Ces dernières semaines, nous avons été interpellés, plus ou moins directement, par des scientifiques, des chercheurs toulousains, des étudiants des écoles aéronautiques mais aussi par des ONG, des think-tanks, des syndicats ou par les citoyens de la Convention Citoyenne pour le climat (voir les références en fin de lettre). Tous demandent à reconsidérer la place de l’avion dans nos vies au regard de sa contribution au changement climatique. Devant la chute vertigineuse du trafic aérien provoquée par la crise, tous s’interrogent : faut-il relancer le secteur sur les mêmes objectifs de croissance qu’auparavant ?
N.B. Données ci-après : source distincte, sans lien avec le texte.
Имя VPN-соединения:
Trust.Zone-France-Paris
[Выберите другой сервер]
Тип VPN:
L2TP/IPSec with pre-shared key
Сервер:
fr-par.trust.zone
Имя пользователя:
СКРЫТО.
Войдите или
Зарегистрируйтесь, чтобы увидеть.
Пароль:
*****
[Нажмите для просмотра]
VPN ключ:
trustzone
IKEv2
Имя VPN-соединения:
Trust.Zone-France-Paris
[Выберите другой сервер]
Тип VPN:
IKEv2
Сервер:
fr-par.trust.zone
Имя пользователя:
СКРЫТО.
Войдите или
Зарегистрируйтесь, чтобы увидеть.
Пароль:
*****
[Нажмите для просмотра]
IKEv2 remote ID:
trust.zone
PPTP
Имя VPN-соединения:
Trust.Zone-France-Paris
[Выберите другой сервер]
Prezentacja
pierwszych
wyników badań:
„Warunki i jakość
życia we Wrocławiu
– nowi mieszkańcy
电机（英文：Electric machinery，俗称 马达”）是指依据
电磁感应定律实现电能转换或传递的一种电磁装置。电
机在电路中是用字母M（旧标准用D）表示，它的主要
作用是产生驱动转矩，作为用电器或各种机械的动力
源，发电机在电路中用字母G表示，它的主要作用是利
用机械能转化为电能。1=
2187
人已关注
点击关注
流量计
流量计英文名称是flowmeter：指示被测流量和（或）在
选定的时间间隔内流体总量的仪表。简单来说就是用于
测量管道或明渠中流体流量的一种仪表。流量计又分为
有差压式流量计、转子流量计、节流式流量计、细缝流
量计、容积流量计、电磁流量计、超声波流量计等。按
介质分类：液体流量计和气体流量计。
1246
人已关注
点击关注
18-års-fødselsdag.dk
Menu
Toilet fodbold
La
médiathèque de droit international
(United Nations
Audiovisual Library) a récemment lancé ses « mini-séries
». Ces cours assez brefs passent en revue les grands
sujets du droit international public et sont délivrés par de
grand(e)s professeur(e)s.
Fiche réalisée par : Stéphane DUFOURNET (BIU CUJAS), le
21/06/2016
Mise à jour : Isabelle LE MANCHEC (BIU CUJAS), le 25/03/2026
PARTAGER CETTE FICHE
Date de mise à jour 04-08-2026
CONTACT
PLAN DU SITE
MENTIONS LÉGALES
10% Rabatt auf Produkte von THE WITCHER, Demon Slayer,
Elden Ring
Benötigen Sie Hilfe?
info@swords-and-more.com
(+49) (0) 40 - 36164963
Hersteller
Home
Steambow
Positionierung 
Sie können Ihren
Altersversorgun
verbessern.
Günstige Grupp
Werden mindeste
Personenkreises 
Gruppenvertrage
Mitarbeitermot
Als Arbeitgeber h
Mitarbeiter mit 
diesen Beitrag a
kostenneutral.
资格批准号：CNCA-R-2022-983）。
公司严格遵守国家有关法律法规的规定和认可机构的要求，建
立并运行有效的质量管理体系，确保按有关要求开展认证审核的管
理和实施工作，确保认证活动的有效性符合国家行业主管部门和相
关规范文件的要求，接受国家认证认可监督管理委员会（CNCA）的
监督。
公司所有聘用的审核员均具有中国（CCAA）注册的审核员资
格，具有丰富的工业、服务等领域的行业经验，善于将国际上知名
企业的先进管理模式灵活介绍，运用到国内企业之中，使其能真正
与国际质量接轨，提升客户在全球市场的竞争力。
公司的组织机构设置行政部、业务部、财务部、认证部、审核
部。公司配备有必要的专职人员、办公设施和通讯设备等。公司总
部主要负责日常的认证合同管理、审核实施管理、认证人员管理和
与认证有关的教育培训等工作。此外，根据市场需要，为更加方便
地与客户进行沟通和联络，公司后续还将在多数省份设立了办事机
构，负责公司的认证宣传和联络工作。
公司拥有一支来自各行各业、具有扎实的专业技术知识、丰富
Pour être honnête, cette question nous taraudait déjà avant la crise. Si certains étaient confiants dans notre capacité à trouver des solutions technologiques pour répondre à des contraintes environnementales grandissantes, d’autres étaient déjà sceptiques sur l’avenir de notre industrie dans un contexte de réchauffement climatique, de chute de la biodiversité et de raréfaction du pétrole. La situation actuelle nous réunit désormais autour d’un constat unanime : l’industrie aéronautique doit se réinventer à la lumière de ces enjeux et de la crise économique que nous traversons. (...)
qu’elle soit rêve ou passion, l’aviation, au même titre que d’autres secteurs, contribue de façon significative au dérèglement climatique qui menace l’humanité et son modèle économique risque d’être condamné à relativement court terme par la raréfaction des énergies fossiles liquides.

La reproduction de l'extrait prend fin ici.